> **Goal of the exercise**
Copy every line from the data below in which the string "button" can be found.

(Collected data entries)
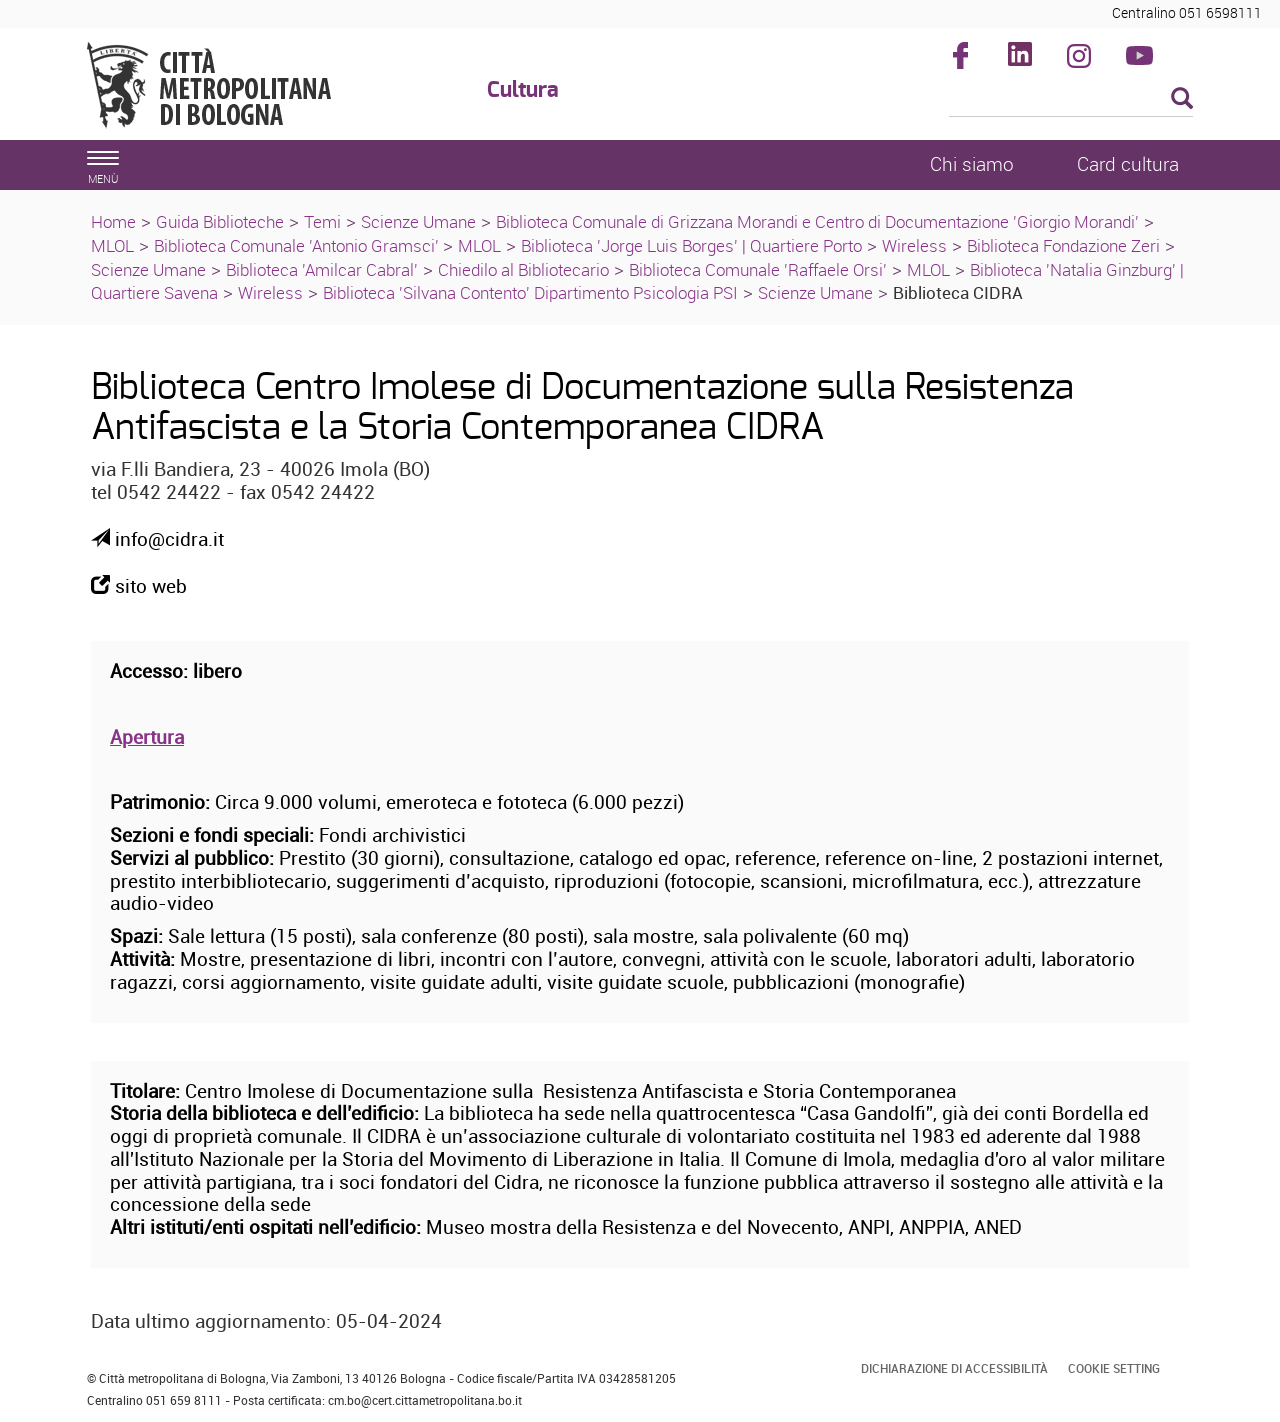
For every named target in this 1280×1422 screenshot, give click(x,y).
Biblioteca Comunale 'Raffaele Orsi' (758, 269)
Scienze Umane (418, 221)
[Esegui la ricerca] (1182, 99)
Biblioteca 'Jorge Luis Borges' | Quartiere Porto (691, 245)
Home (113, 221)
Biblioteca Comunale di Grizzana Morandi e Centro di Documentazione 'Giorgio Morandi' (817, 221)
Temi (322, 221)
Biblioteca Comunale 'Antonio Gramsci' (298, 245)
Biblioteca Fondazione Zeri (1063, 245)
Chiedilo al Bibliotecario (523, 269)
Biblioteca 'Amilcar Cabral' (322, 269)
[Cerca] (1071, 100)
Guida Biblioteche (220, 221)
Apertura (147, 737)
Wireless (914, 245)
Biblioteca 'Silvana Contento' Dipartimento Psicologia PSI (530, 292)
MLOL (112, 245)
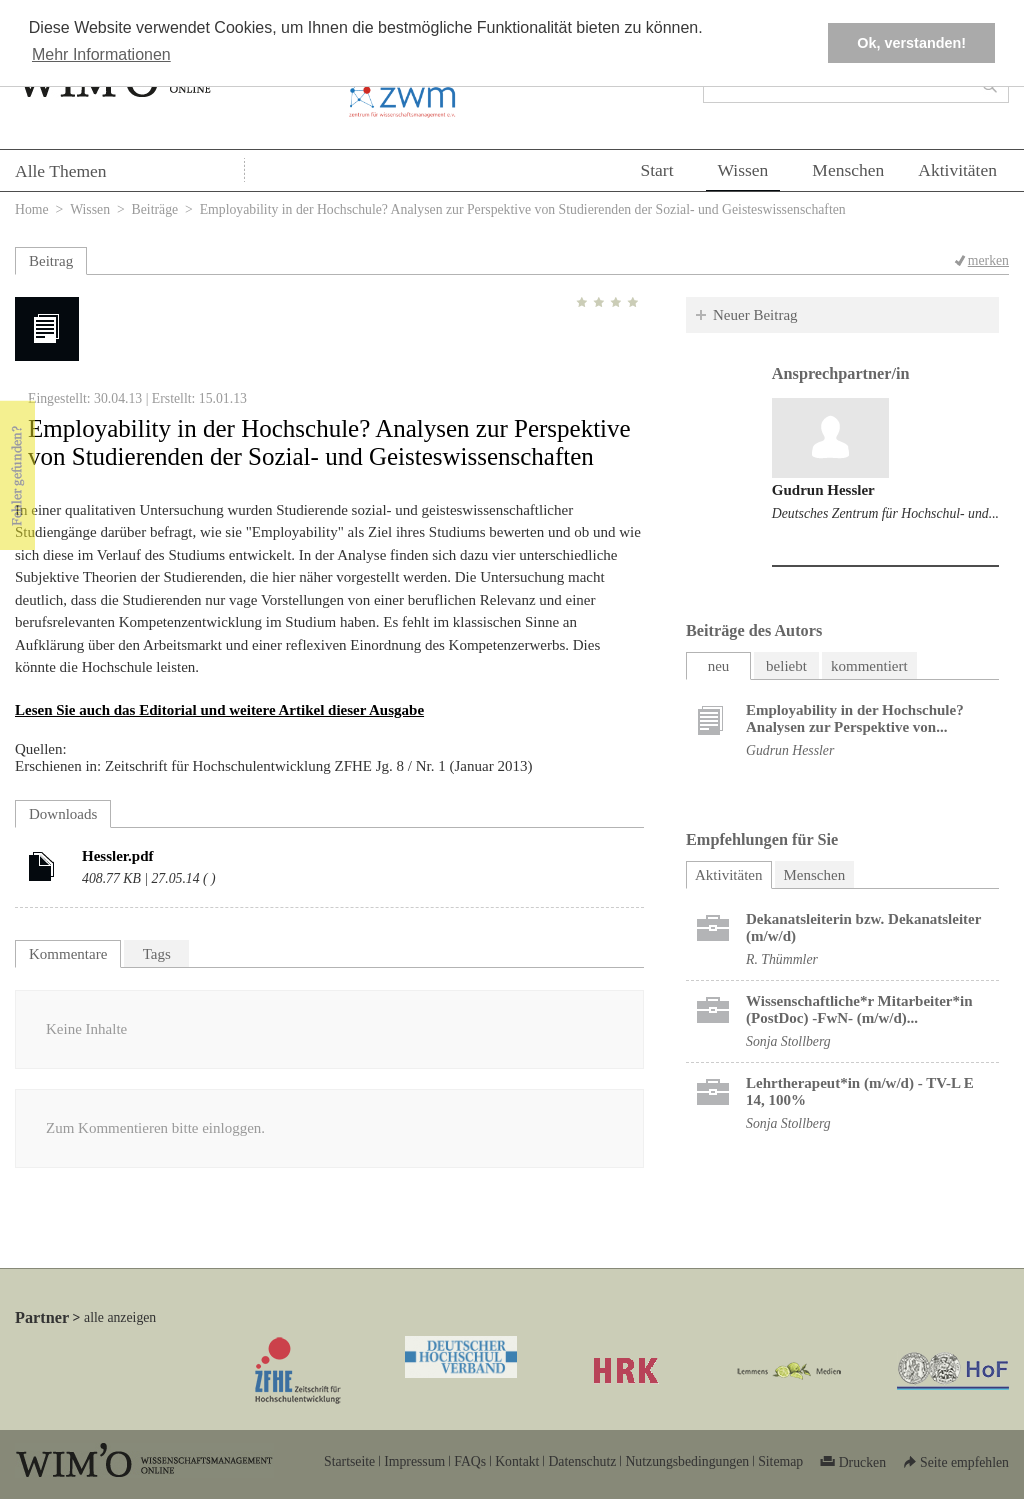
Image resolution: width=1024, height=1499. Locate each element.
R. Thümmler (782, 959)
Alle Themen (61, 171)
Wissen (743, 170)
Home (32, 209)
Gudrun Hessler (823, 490)
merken (988, 260)
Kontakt (517, 1461)
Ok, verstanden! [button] (911, 43)
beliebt (786, 666)
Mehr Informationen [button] (101, 54)
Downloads (63, 814)
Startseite (349, 1461)
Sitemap (780, 1461)
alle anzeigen (120, 1317)
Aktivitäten (957, 170)
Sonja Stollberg (788, 1041)
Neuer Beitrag (755, 315)
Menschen (848, 170)
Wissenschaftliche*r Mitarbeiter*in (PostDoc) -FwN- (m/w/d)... (859, 1009)
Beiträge (155, 209)
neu (719, 666)
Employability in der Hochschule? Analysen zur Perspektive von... (855, 718)
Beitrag (51, 261)
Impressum (414, 1461)
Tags (157, 954)
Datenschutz (582, 1461)
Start (656, 170)
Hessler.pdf (118, 856)
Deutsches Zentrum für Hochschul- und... (885, 513)
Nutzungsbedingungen (687, 1461)
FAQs (470, 1461)
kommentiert (869, 666)
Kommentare (68, 954)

> **Solved exercise**
Ok, verstanden! [button] (911, 43)
Mehr Informationen [button] (101, 54)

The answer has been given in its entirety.